Caminó Córdoba agachado hasta la línea de los arcabuceros, interesándose por cuantos hombres encontraba a su paso. Era perro viejo y sabía que aquello levantaba el ánimo de los soldados, estar codo con codo junto al Gran Capitán no era algo que uno pudiera vivir todos los días y menos conversar con él. Córdoba lo sabía, y por eso lo aprovechaba. «No estáis aquí por casualidad, creedme», dijo mientras daba una palmada en el casco a un rodelero, «¡Hacedme sentir orgulloso de la hueste que mando!», espetó poniéndose frente a los arcabuceros y ballesteros.

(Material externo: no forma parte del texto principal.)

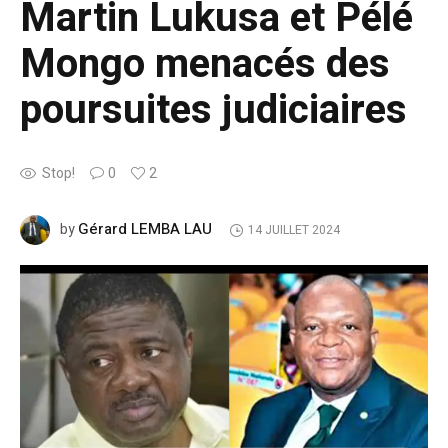
Martin Lukusa et Pélé
Mongo menacés des
poursuites judiciaires
Stop!
0
2
Gérard LEMBA LAU
by
14 JUILLET 2024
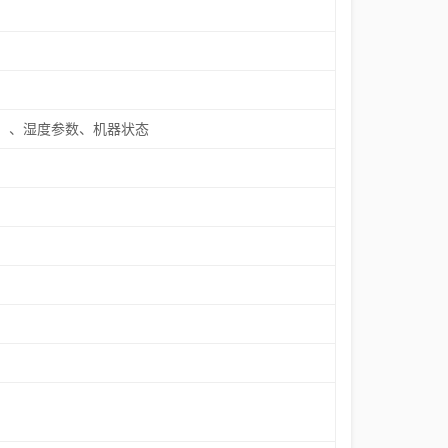
）、湿度参数、机器状态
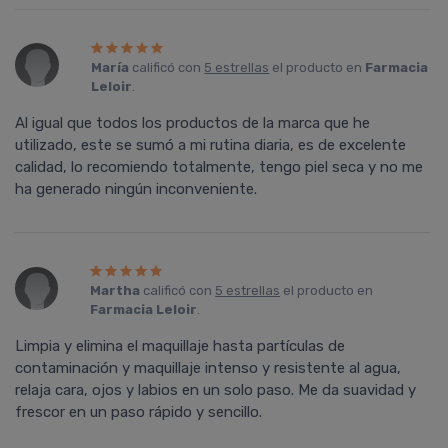
Marí­a
calificó con
5 estrellas
el producto en
Farmacia
Leloir
.
Al igual que todos los productos de la marca que he
utilizado, este se sumó a mi rutina diaria, es de excelente
calidad, lo recomiendo totalmente, tengo piel seca y no me
ha generado ningún inconveniente.
Martha
calificó con
5 estrellas
el producto en
Farmacia Leloir
.
Limpia y elimina el maquillaje hasta partículas de
contaminación y maquillaje intenso y resistente al agua,
relaja cara, ojos y labios en un solo paso. Me da suavidad y
frescor en un paso rápido y sencillo.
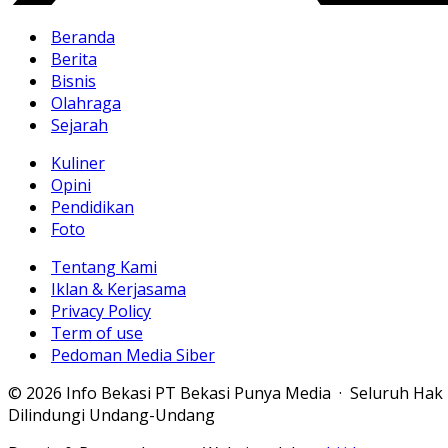
Beranda
Berita
Bisnis
Olahraga
Sejarah
Kuliner
Opini
Pendidikan
Foto
Tentang Kami
Iklan & Kerjasama
Privacy Policy
Term of use
Pedoman Media Siber
© 2026 Info Bekasi PT Bekasi Punya Media · Seluruh Hak
Dilindungi Undang-Undang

-Seguid las órdenes de vuestros capitanes, no me defraudéis. Que la Virgen nuestra señora nos ampare. -se santiguó Gonzalo y miró a la luna- «Ave María, gratia plena, Dominus tecum…»

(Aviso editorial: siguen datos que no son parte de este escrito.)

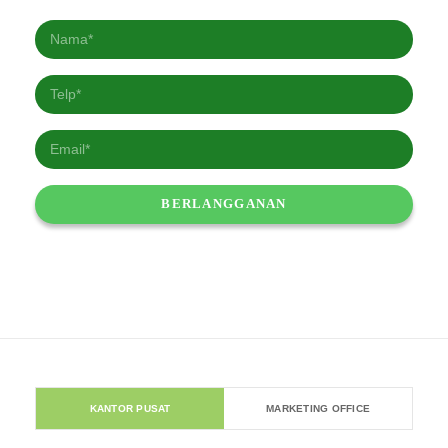
KANTOR PUSAT
MARKETING OFFICE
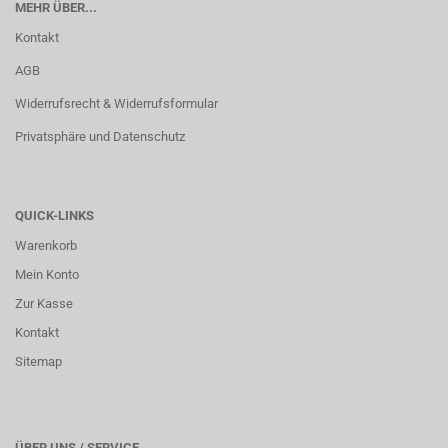
MEHR ÜBER...
Kontakt
AGB
Widerrufsrecht & Widerrufsformular
Privatsphäre und Datenschutz
QUICK-LINKS
Warenkorb
Mein Konto
Zur Kasse
Kontakt
Sitemap
ÜBER UNS / SERVICE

Todos sus hombres le siguieron al unísono, santiguándose y repitiendo la oración entre susurros. Los más creyentes dibujaban una cruz en el suelo con la punta de la bota, que a la hora de batirse el acero toda superstición es poca.

«¡Pj! ¡Pj! ¡Pj!» Francia ha llegado. Gonzalo se giró con mucha flema, observando impasible el avance de los franceses.

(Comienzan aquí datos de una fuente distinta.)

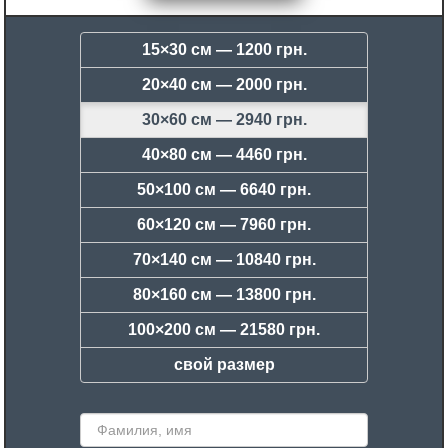
15×30 см —
1200 грн.
20×40 см —
2000 грн.
30×60 см —
2940 грн.
40×80 см —
4460 грн.
50×100 см —
6640 грн.
60×120 см —
7960 грн.
70×140 см —
10840 грн.
80×160 см —
13800 грн.
100×200 см —
21580 грн.
свой размер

-Aguardad a mi señal -dijo alzando la espada-.

Pasó de nuevo entre sus hombres y llegó hasta su caballo. El criado le ofreció ayuda para montar, pero la rechazó. Tomó aire Córdoba y espoleó al animal hasta colocarse en un lugar con algo más de visibilidad, donde los árboles no le estorbaran. Pasaban los franceses por el camino en estrecha columna, de cinco en cinco, aquello facilitaba mucho el trabajo de los tiradores, pensó para sí. Una fila, otra, otra más… Le costaba ver con claridad. Calma… Cuando apenas faltaban por pasar las últimas cuatro filas alzó su espada y dio un tajo al viento apuntando a los franceses.

-¡A ellos!

«¡Pum! ¡Pum! ¡Pum! ¡Zap! ¡Zap! ¡Pum!». Una espesa nube de pólvora se levantó entre los árboles donde estaban apostados los tiradores. La columna francesa se detuvo al instante, en el camino los gritos de dolor y confusión se fundieron en una amarga agonía al observar que había varias decenas de hombres caídos, esputando sangre algunos e inmóviles otros. El poco concierto que guardaban lo habían perdido. Aprovechando lo confuso de la situación los ballesteros y los arcabuceros españoles recargaron a toda prisa, sin tiempo que perder, apuntaron rápidamente y soltaron otra tremebunda descarga «¡Pum! ¡Pum! ¡Zap! ¡Pum! ¡Zap! ¡Zap! ¡Pum!» Los franceses, que trataban de reorganizarse muy precariamente volvieron a quedar paralizados, acongojados ante la situación. Sabían de donde venían los disparos, pero, ¿cuántos eran? El humo de la pólvora engañaba bien.

-¡Tous retournent à vos positions!

Un jinete de unos cincuenta años cabalgaba entre sus hombres tratando de poner orden. Por las pintas que llevaba (caballo de primera y armadura milanesa con florituras) daba la impresión de que era el noble de turno al mando, pero, ¿quién era? Córdoba lo desconocía, aunque le resultaba familiar, pero en plena noche era difícil vislumbrar su rostro y aún más el blasón de su familia. Tampoco era lo primordial en medio de una refriega, ahora le tocaba a la infantería cumplir su cometido.

-¡Cargad a por ellos!

Por entonces la caballería al mando de Pedro Navarro ya hacía varios minutos que había montado. Ahora marchaba al trote corto en busca de la columna francesa. Rezad porque hayan hecho un buen destrozo les había dicho Pedro Navarro a los suyos. Se estaban aproximando. Los franceses se habían centrado en contener la acometida que salía del bosque dejando al descubierto su flanco izquierdo. Pedro Navarro pudo verlo con claridad.

-Señores, esta es la nuestra ¡Ahora o nunca!

Hincó suavemente las espuelas en su caballo y alargó el trote. Los demás jinetes se fueron abriendo conjugando la formación e inclinaron levemente sus lanzas.

-¡Santiago y a ellos! -gritó con furia Pedro Navarro mientras espoleaba violentamente su montura-.

Sus hombres contestaron a la vez con la misma consigna y se lanzaron al fuego de la batalla cegados por la adrenalina.